What to work on: Every line of the records below that has the word "Civitatis" should be copied.

[[ Data listing, beginning ]]

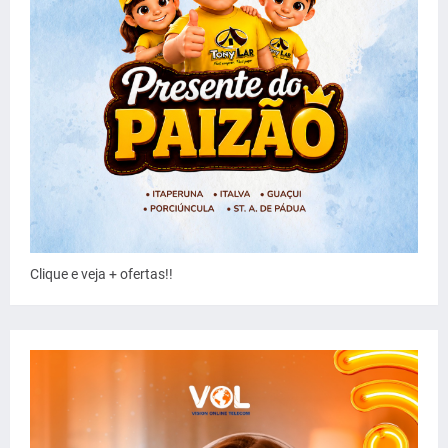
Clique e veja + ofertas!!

[[ Data listing, end ]]
[[ Data listing, beginning ]]

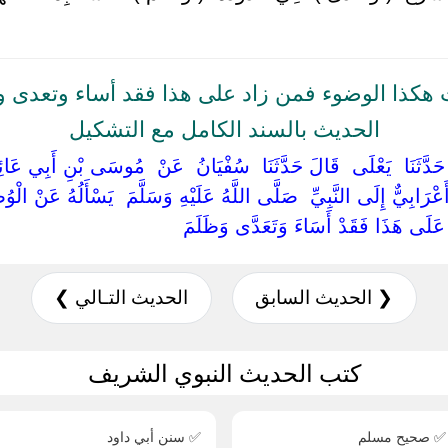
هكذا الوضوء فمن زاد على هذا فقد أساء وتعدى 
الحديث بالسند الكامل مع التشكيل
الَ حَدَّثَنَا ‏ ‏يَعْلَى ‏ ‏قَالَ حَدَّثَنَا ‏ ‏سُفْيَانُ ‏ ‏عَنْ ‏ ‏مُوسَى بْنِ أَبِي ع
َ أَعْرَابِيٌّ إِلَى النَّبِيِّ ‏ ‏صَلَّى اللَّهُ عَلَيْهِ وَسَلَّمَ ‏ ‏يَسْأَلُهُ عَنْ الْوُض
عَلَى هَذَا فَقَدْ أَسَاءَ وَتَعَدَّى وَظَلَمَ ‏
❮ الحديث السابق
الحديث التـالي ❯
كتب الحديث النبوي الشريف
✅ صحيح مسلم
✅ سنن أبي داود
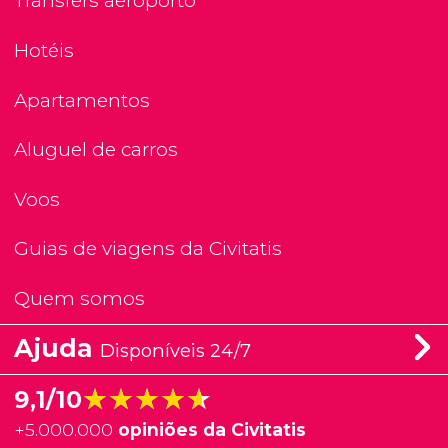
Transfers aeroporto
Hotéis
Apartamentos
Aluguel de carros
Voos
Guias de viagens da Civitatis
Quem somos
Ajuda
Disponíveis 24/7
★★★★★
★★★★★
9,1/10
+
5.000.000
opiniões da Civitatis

[[ Data listing, end ]]

Response to the exercise:
Guias de viagens da Civitatis
opiniões da Civitatis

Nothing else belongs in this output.